ICCM, the International Conference on Composite Materials, brings together leading experts, researchers, and professionals worldwide to discuss and showcase the latest advancements in composite materials. The conference serves as a platform to exchange ideas, foster collaborations, and promote innovation in this rapidly evolving field.
During the conference, Sandra Roche delivered an engaging presentation on debonding, highlighting how optimized multi-material components contribute to weight reduction in electric vehicles. She explained how LEVIS focuses on developing various technologies to propel the design, manufacturing, and monitoring of multi-material parts, with a particular emphasis on thermoplastic carbon fibre reinforced polymer (TP-CFRP) composites integrated with metals. These allow a significant weight reduction while keeping the mechanical in-service performance of the targeted parts.
Sandra Roche also addressed challenges posed by joints in multi-material products, compared to mono-material counterparts. Additionally, she discussed the complexities associated with end-of-life (EoL) treatment for multi-material products, due to the difficulties in separating the different materials. Recognizing the importance of recyclability, reusability, as well as additional functionalities such as maintenance, repair, and overhaul (MRO) activities, LEVIS incorporates specific tasks to enhance the disassembly capability. ITAINNOVA’s work showcased how a well-formulated adhesive enables the introduction of debonding-on-demand capability in joints while maintaining the joint’s in-service performance.
“The development of optimized multi-material components and the introduction of debonding-on-demand capability are key steps towards achieving weight reduction and improving the recyclability and reusability of multi-material products. LEVIS is paving the way for advancements in composite materials that will have a lasting impact on the automotive industry and beyond.”
– Sandra Roche, ITAINNOVA
Laura Mera, in her enlightening talk, emphasised the game-changing potential of novel resin chemistries for the industry. These advancements have the potential to revolutionize the automotive sector by enabling novel manufacturing routes such as Thermoplastic Resin Transfer Moulding (TP-RTM), which offers a promising balance of structural properties and cycle times.
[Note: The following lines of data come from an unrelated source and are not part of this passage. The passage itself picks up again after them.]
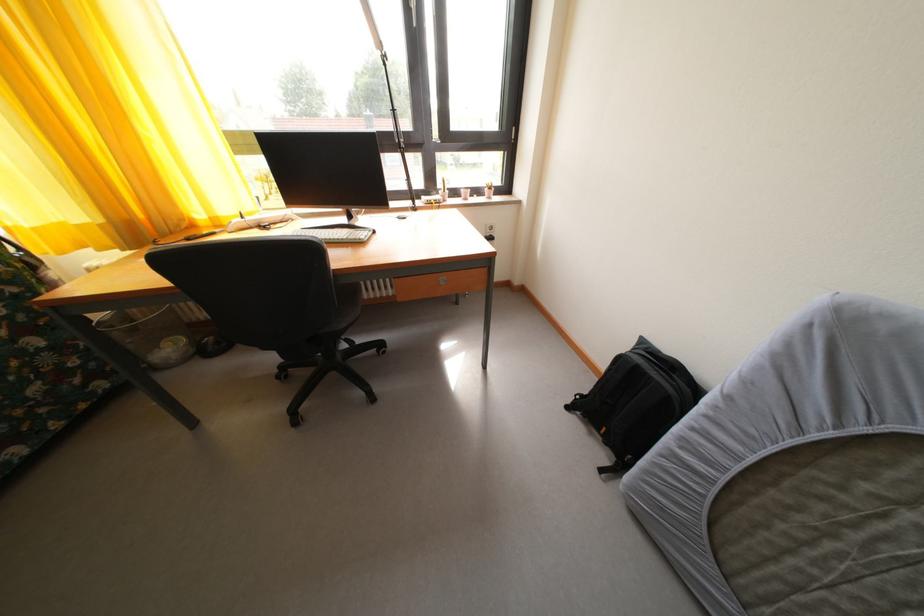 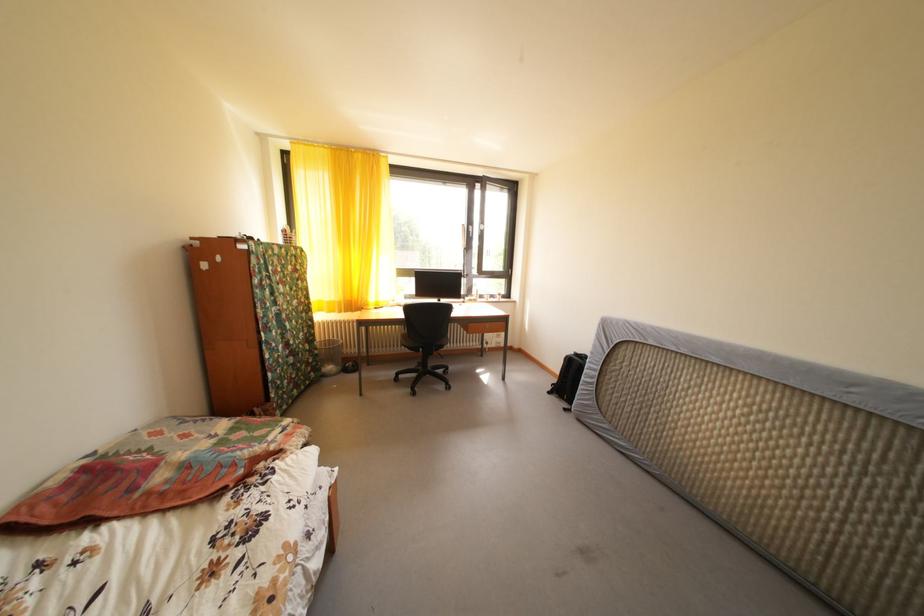 Question: The images are taken continuously from a first-person perspective. In which direction are you moving?

Choices:
 (A) Left
 (B) Right
 (C) Forward
 (D) Backward

Answer: (D) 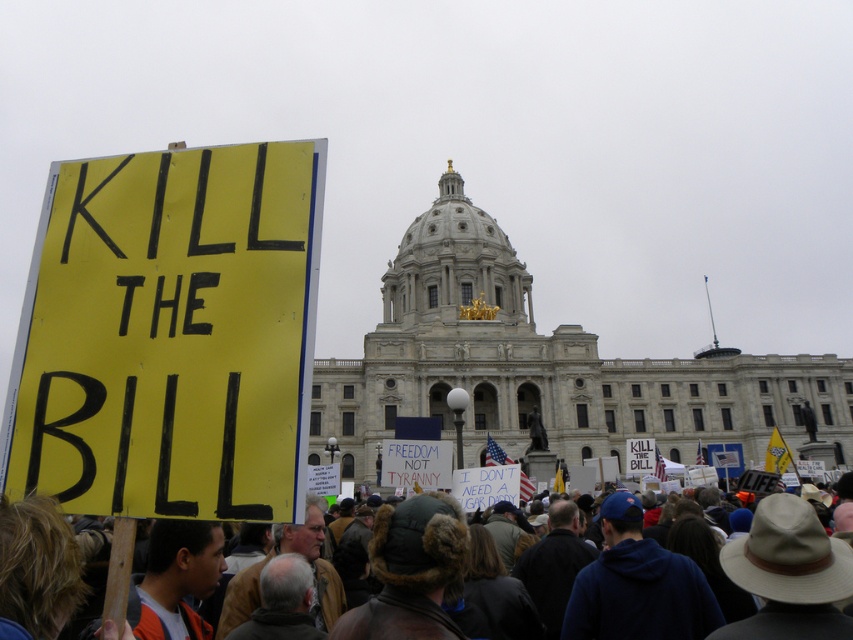 Is yellow paper sign at left below brown leather jacket at lower center?

No, yellow paper sign at left is not below brown leather jacket at lower center.

Who is positioned more to the left, yellow paper sign at left or brown leather jacket at lower center?

yellow paper sign at left is more to the left.

Is point (173, 445) positioned in front of point (634, 593)?

Yes, point (173, 445) is closer to viewer.

The width and height of the screenshot is (853, 640). In order to click on yellow paper sign at left in this screenshot , I will do [170, 333]. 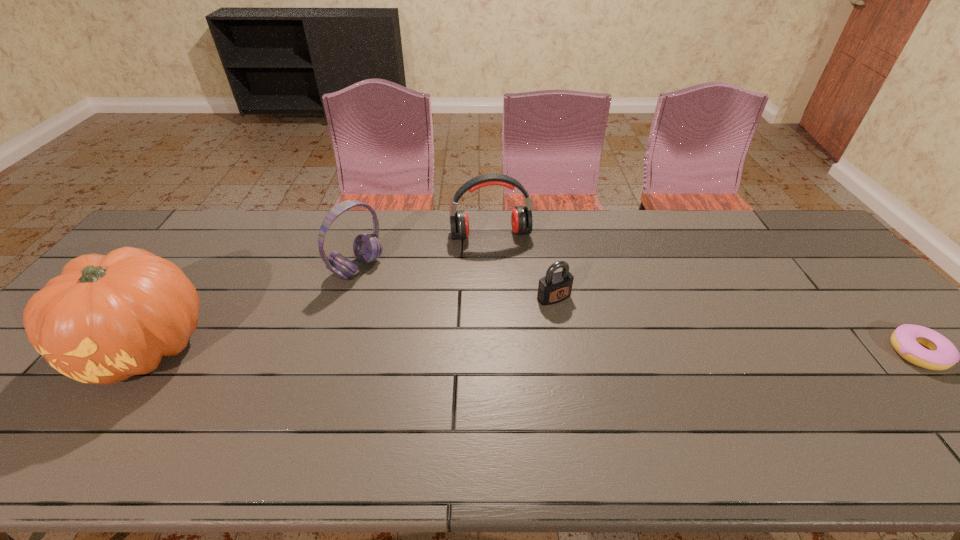 Identify the location of free region located 0.250m on the ear cups of the earphone. This screenshot has height=540, width=960. (510, 300).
This will allow for an optimisation of production costs, resulting in an increased cost competitiveness of the lightweight automotive parts.
Despite the immense potential, the full deployment of TP-RTM technology faces various technological challenges due to the novelty of the manufacturing process. Thus, the talk also addressed some of the key considerations that need to be taken into account as well as details on the process window adjustment at the lab scale. These insights shed light on the path forward and ignited discussions on how these challenges can be overcome.
“We are excited about the groundbreaking advancements achieved through the LEVIS project. The development of new resin chemistries opens up endless possibilities for the automotive sector and beyond. We have made significant progress in addressing the challenges of TP-RTM technology, and we are confident that these innovations will drive the future of composite materials.”
– Laura Mera, AIMEN
LEVIS project aims to develop lightweight components for EVs using eco-design and circular approaches. LEVIS makes use of multi-material solutions based on fibre-reinforced thermoplastic composites integrated with metal, which will be produced using cost-effective and scalable manufacturing technologies. The project consortium’s goal is to demonstrate the technical and economic feasibility of producing these components in three real-case demonstrators at a large scale: a suspension arm, a battery box set and a cross-car beam.